Personally I am hoping Bitcoin will go down a lot, so I can buy more. Rumours on Crypto-Wall Street is saying that after this current drop it will never drop again (unless it totally implodes). Whatever happens, hold on to your hats.

:p

Warmheart
01-12-2018, 08:12 PM
Maybe it sounds like I'm wearing a tin foil hat and screaming"conspiracy", but think about it... how it was branded as to have such mass appeal, while at the same time countries like India and China were buying gold by the ton... Hmm...

Gold, BTW, is not considered a currency but a commodity. At least after dropping the gold standard.
If to look at some ancient Eastern texts, they were treating gold as if it was very easily available. Some later texts were saying that sages knew at least 20 ways to produce gold.

I think that when science will stop being a playtool of some oligarchs, a lot of people, who invested in gold, will have a very nasty surprise.

Also don't forget, that when big guys say "we don't believe such thing (stock, futures, etc.) will grow", such thing WILL grow, and they secretly buy it while suppressing the price by verbal intervention. When big guys say "we believe such and such thing will grow, you are fool not to buy it", it means now big guys will be selling it and they want to avoid causing massive price crash.

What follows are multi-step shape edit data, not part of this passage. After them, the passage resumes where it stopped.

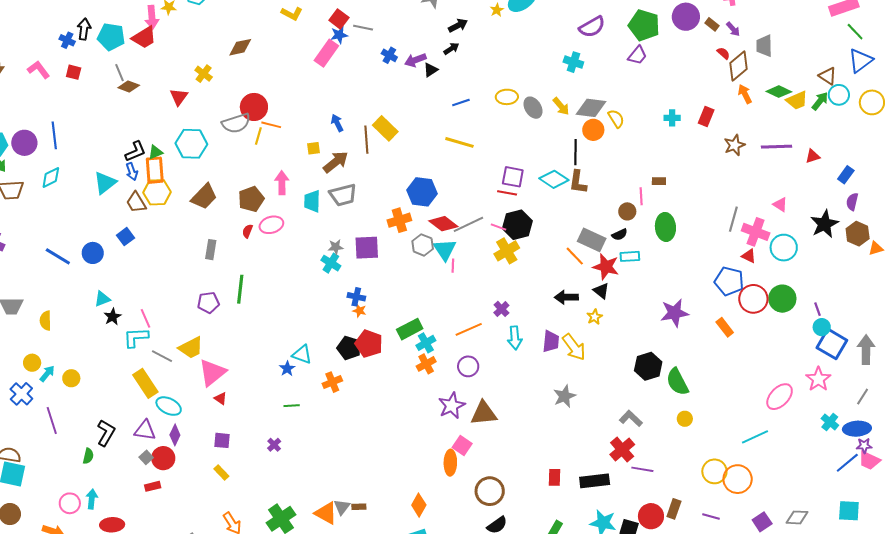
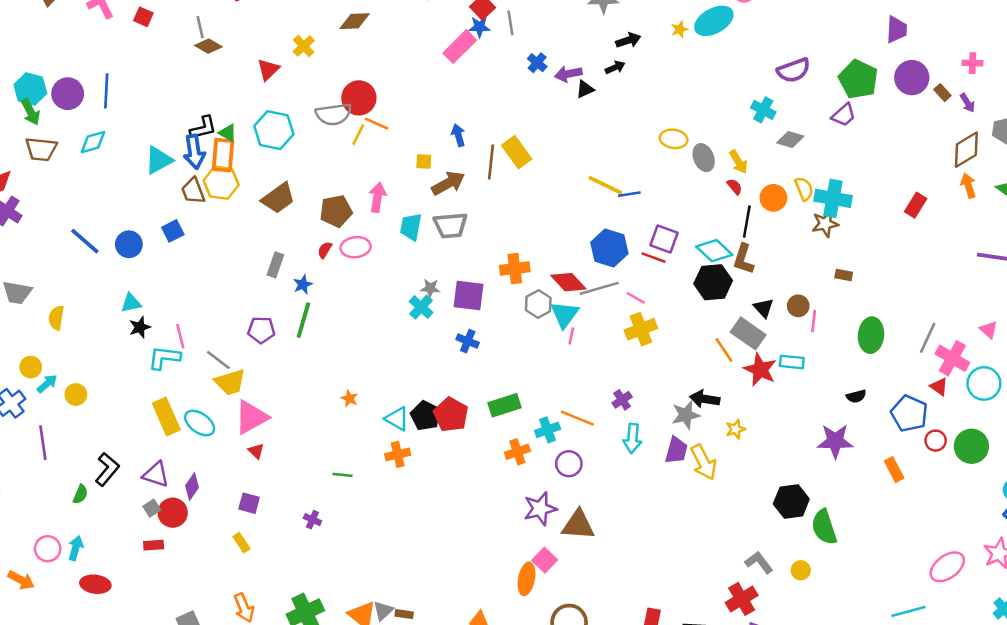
gray line: (363, 28) -> (510, 23), turned 60
red semicircle: (723, 53) -> (735, 187), moved
blue line: (461, 102) -> (629, 194), moved
gray diamond: (591, 108) -> (790, 140), moved, size x0.7
cyan cross: (672, 118) -> (833, 198), moved, size x1.8
brown star: (734, 145) -> (825, 224), moved
green triangle: (156, 152) -> (228, 133), turned 42
blue arrow: (132, 171) -> (194, 152), size x1.5
blue hexagon: (422, 192) -> (609, 248), moved
pink line: (641, 196) -> (814, 321), moved
black hexagon: (517, 225) -> (713, 282), moved
green ellipse: (665, 227) -> (871, 335), moved
black semicircle: (620, 235) -> (856, 396), moved
black triangle: (601, 291) -> (764, 308), moved
blue cross: (356, 297) -> (468, 341), moved
red circle: (753, 299) -> (936, 441), size x0.6
orange star: (359, 311) -> (349, 399), moved
orange line: (469, 329) -> (577, 418), turned 36
cyan cross: (426, 343) -> (548, 430), moved
cyan triangle: (302, 354) -> (397, 419), moved
gray line: (162, 356) -> (218, 360), moved
blue star: (287, 369) -> (303, 284), moved
gray star: (565, 396) -> (686, 415), moved
cyan ellipse: (169, 406) -> (200, 423), moved
yellow circle: (685, 419) -> (801, 570), moved
purple cross: (274, 445) -> (312, 520), turned -32

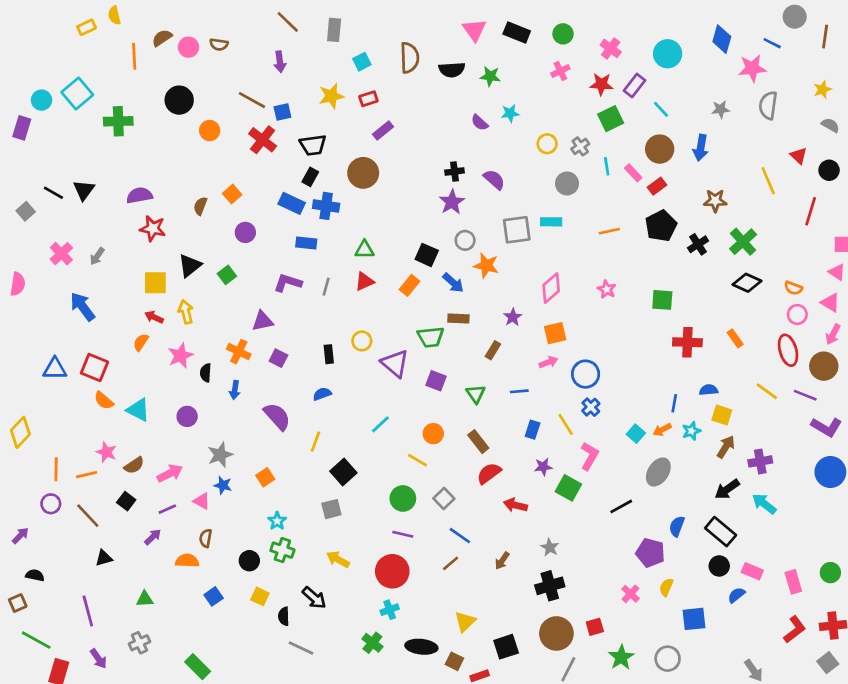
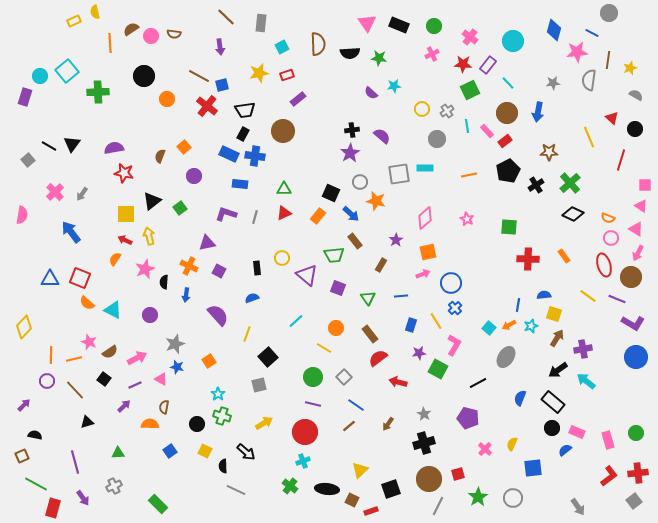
brown line: (825, 37) -> (608, 60), moved
brown rectangle: (458, 318) -> (355, 241), turned 49
purple pentagon: (650, 553) -> (468, 418), moved
yellow arrow: (338, 559) -> (264, 423), turned 120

Big guys are saying that crypto is a fluff, but they buy whole electrostations to semi-secretly mine cryptocurrency, and one of big organizations bought all videocards in my land in 1st half of 2017, so common people were stuck being unable to buy/upgrade/replace GPUs for their home PCs.

Kibric
01-13-2018, 12:30 AM
Thanks for replying to me JDP
its nice to know my posts arent ignored by everyone :D

Schmuldvich
01-16-2018, 11:17 PM
1988
http://cdn3.theeventchronicle.com/wp-content/uploads/2017/07/Economist-88-fg.jpg

2018
World currency ?
Bitcoin

THIRTY years from now, Americans, Japanese, Europeans, and people in many other rich countries, and some relatively poor ones will probably be paying for their shopping with the same currency. Prices will be quoted not in dollars, yen or D-marks but in, let's say, the phoenix. The phoenix will be favoured by companies and shoppers because it will be more convenient than today's national currencies, which by then will seem a quaint cause of much disruption to economic life in the last twentieth century.

The law says they have to telegraph events and plans

Intriguing, right!

Thirty years ago and it even has "2018" written on the bird. Makes ya think!

I appreciate you posting this.



In homage of your image, I think it appropriate time to remind others of the 2015 and 2016 covers as well...


https://i.imgur.com/yCWqJEU.jpg


https://i.imgur.com/6GG7HUx.jpg

Kibric
01-18-2018, 10:13 AM
Intriguing, right!
Thirty years ago and it even has "2018" written on the bird. Makes ya think!
I appreciate you posting this.

Thanks :)
2015 cover pied piper ??
2016 cover goatman business man ?

They telegraphed 9/11 for over 40 years
I'll look for more examples of a digital world currency being telegraphed in past decades

Awani
03-06-2018, 02:12 PM
Another I found: http://steemit.com

Different concept, make money sharing or writing articles etc.

I registered. What I like was the concept that if you loose your password that is it. No password retrieval. :)

:p

Kiorionis
03-07-2018, 12:18 AM
Another I found: http://steemit.com

Different concept, make money sharing or writing articles etc.

I registered. What I like was the concept that if you loose your password that is it. No password retrieval. :)

:p

Haha maybe we implement this on the forums?